The Vulnerability Assessor II performs ongoing, comprehensive vulnerability assessments of network cybersecurity risks to enable risk management and mitigation activities. Monitors the adequacy of cybersecurity measures for information systems and reports vulnerability findings to CSSP Watch leadership. Utilizes vulnerability data sources such as network discovery, network and host vulnerability scanning, penetration testing, operational exercise data, and compliance inspection reports. Assesses asset conformity to specified security requirements. Identifies security vulnerabilities and exposures.

Required Skills

• Knowledge of Common Vulnerabilities and Exposures (CVEs), cyber threats, and vulnerability mitigation strategies
• Conduct research and analysis to stay up to date with current vulnerabilities, provide detailed risk analysis and potential impact
• Utilize multiple data sources to determine a vulnerability’s security impact on the enterprise
• Analyze, assess, compile, and prioritize vulnerabilities to document and communicate mitigation recommendations
• Communicate written and verbal information in a timely, clear, and concise manner
• Apply cybersecurity and privacy principles to organizational requirements (relevant to confidentiality, integrity, availability, authentication, non-repudiation)
• Understand network security architecture concepts such as topology and protocols
• Understand what constitutes network risk, cyberattacks, and the relationship between threats and vulnerabilities
• Analyze vulnerability scans
• Recognize security implications of vulnerabilities and assess within the context of the risk management process
• Utilize analysis tools, such as Verodin, Nessus, or RedSeal, to identify vulnerabilities
• Write comprehensive risk assessments on vulnerability impacts
• Utilize automated and manual testing methods to validate the vulnerability testing methods; discover inadequate security practices
• Identify secondary effects of vulnerabilities and exposures, as well as the impact of the mitigations applied to them
• Perform after-action reviews of team products to ensure completion of analysis
• Lead and mentor team members as a technical expert

QUALIFICATIONS Four (4) years of relevant experience is required. Candidate may substitute a Bachelor’s degree for two (2) experiential years. One (1) year of demonstrated experience in technical reporting. One (1) year of demonstrated experience in network and threat analysis.

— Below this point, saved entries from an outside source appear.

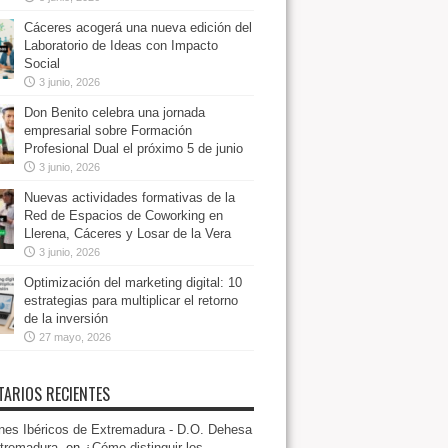
Cáceres acogerá una nueva edición del
Laboratorio de Ideas con Impacto
Social
3 junio, 2026
Don Benito celebra una jornada
empresarial sobre Formación
Profesional Dual el próximo 5 de junio
3 junio, 2026
Nuevas actividades formativas de la
Red de Espacios de Coworking en
Llerena, Cáceres y Losar de la Vera
3 junio, 2026
Optimización del marketing digital: 10
estrategias para multiplicar el retorno
de la inversión
27 mayo, 2026
ARIOS RECIENTES
es Ibéricos de Extremadura - D.O. Dehesa
tremadura.
en
¿Cómo distinguir los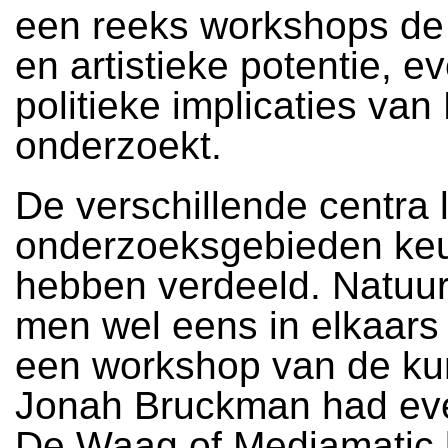
een reeks workshops de 
en artistieke potentie, e
politieke implicaties van
onderzoekt.
De verschillende centra l
onderzoeksgebieden keu
hebben verdeeld. Natuurli
men wel eens in elkaars
een workshop van de ku
Jonah Bruckman had eve
De Waag of Mediamatic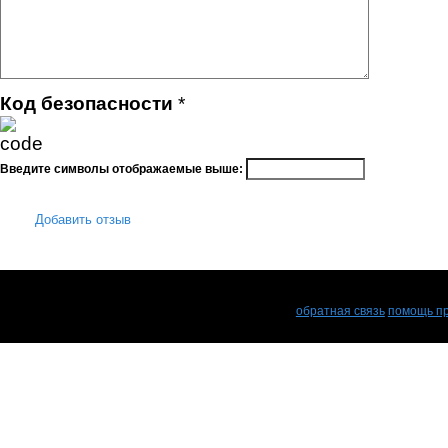
Код безопасности
*
Введите символы отображаемые выше:
Добавить отзыв
обратная связь
помощь пр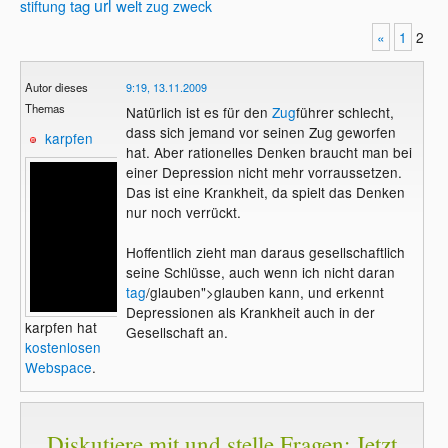
url
tag
welt
stiftung
zug
zweck
«
1
2
Autor dieses
9:19, 13.11.2009
Themas
Natürlich ist es für den
Zug
führer schlecht,
dass sich jemand vor seinen Zug geworfen
karpfen
hat. Aber rationelles Denken braucht man bei
einer Depression nicht mehr vorraussetzen.
Das ist eine Krankheit, da spielt das Denken
nur noch verrückt.
Hoffentlich zieht man daraus gesellschaftlich
seine Schlüsse, auch wenn ich nicht daran
tag
/glauben">glauben kann, und erkennt
Depressionen als Krankheit auch in der
karpfen hat
Gesellschaft an.
kostenlosen
Webspace
.
Diskutiere mit und stelle Fragen: Jetzt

CERTIFICATIONS & TECHNICAL PROFICIENCIES Requires DoD 8570 compliance Information Assurance Technical (IAT) Level I (possess one: A+ CE, CCNA-Security, CND, Network+ CE, SSCP) or Level II (possess one: CCNA Security, CySA+, GICSP, GSEC, Security+ CE, CND, SSCP) certification. Computing Environment (CE) certification requirement can be fulfilled with either Microsoft OS, Cent OS/Red Hat OS CE certifications. Requires successful completion of the Splunk software training course "Fundamentals 1".

About Black Eagle Defense

Black Eagle Defense is a Maryland-based small business that provides Information Technology, Cybersecurity, and related Consulting Services to the private and public sectors. Our team is composed of highly trained professionals with a commitment to continued learning, versatility, and adaptability within the ever-evolving technological landscape.

We are proud to be an Equal Employment Opportunity and Affirmative Action employer.